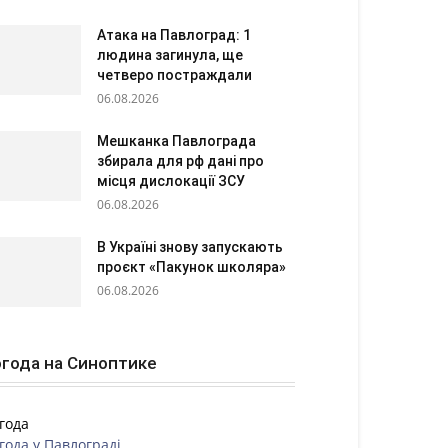
Атака на Павлоград: 1
людина загинула, ще
четверо постраждали
06.08.2026
Мешканка Павлограда
збирала для рф дані про
місця дислокації ЗСУ
06.08.2026
В Україні знову запускають
проєкт «Пакунок школяра»
06.08.2026
года на Синоптике
года
года у
Павлограді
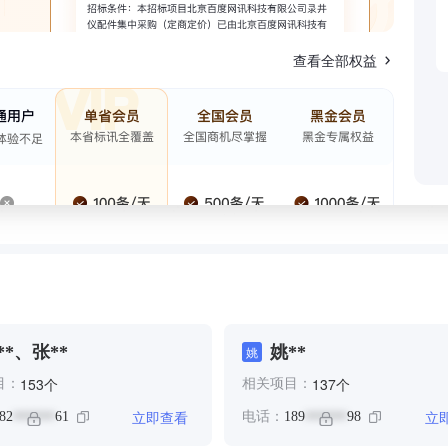
查看全部权益
**、张**
姚**
姚
个
个
153
137
目：
相关项目：
立即查看
立
82
61
电话：
189
98
******
******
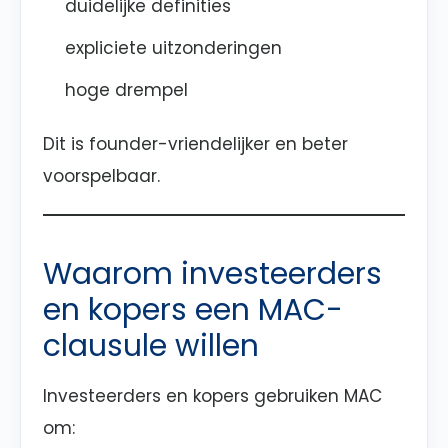
duidelijke definities
expliciete uitzonderingen
hoge drempel
Dit is founder-vriendelijker en beter
voorspelbaar.
Waarom investeerders
en kopers een MAC-
clausule willen
Investeerders en kopers gebruiken MAC
om:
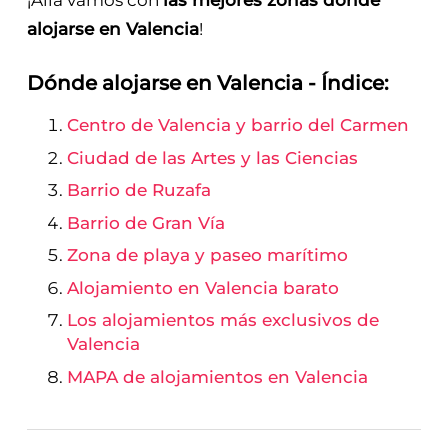
¡Allá vamos con
las mejores zonas dónde
alojarse en Valencia
!
Dónde alojarse en Valencia - Índice:
Centro de Valencia y barrio del Carmen
Ciudad de las Artes y las Ciencias
Barrio de Ruzafa
Barrio de Gran Vía
Zona de playa y paseo marítimo
Alojamiento en Valencia barato
Los alojamientos más exclusivos de
Valencia
MAPA de alojamientos en Valencia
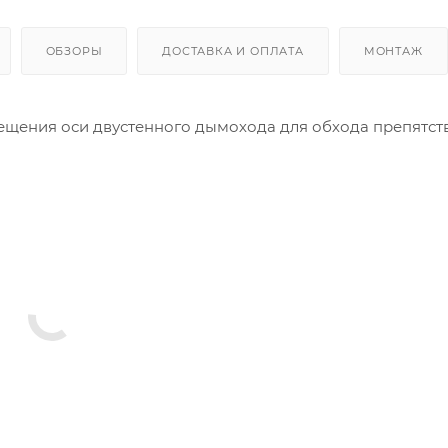
ОБЗОРЫ
ДОСТАВКА И ОПЛАТА
МОНТАЖ
ещения оси двустенного дымохода для обхода препятств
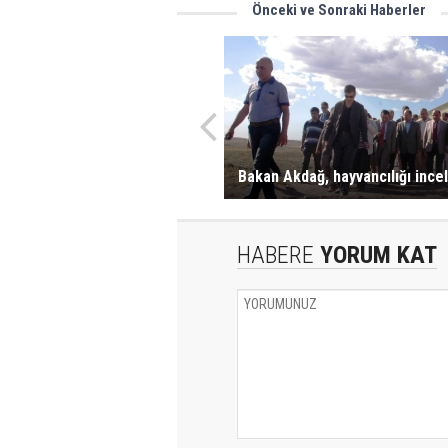
Önceki ve Sonraki Haberler
Bakan Akdağ, hayvancılığı incel
HABERE
YORUM KAT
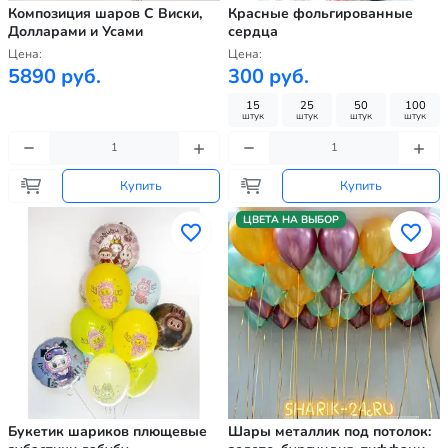
Композиция шаров С Виски,
Красные фольгированные
Долларами и Усами
сердца
Цена:
Цена:
5890 руб.
300 руб.
15
25
50
100
штук
штук
штук
штук
Купить
Купить
ЦВЕТА НА ВЫБОР
Букетик шариков плющевые
Шары металлик под потолок:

********************

▶ [Aim of the exercise]: Extract only the lines from the line containing "hoge drempel" through the final line of the listing above, unchanged; pictures stay out of the copy.

▶ [Solved exercise]:
hoge drempel
Dit is founder-vriendelijker en beter
voorspelbaar.
Waarom investeerders
en kopers een MAC-
clausule willen
Investeerders en kopers gebruiken MAC
om:
¡Allá vamos con
las mejores zonas dónde
alojarse en Valencia
!
Dónde alojarse en Valencia - Índice:
Centro de Valencia y barrio del Carmen
Ciudad de las Artes y las Ciencias
Barrio de Ruzafa
Barrio de Gran Vía
Zona de playa y paseo marítimo
Alojamiento en Valencia barato
Los alojamientos más exclusivos de
Valencia
MAPA de alojamientos en Valencia
ОБЗОРЫ
ДОСТАВКА И ОПЛАТА
МОНТАЖ
ещения оси двустенного дымохода для обхода препятств
Önceki ve Sonraki Haberler
Bakan Akdağ, hayvancılığı incel
HABERE
YORUM KAT
Композиция шаров С Виски,
Красные фольгированные
Долларами и Усами
сердца
Цена:
Цена:
5890 руб.
300 руб.
15
25
50
100
штук
штук
штук
штук
Купить
Купить
ЦВЕТА НА ВЫБОР
Букетик шариков плющевые
Шары металлик под потолок:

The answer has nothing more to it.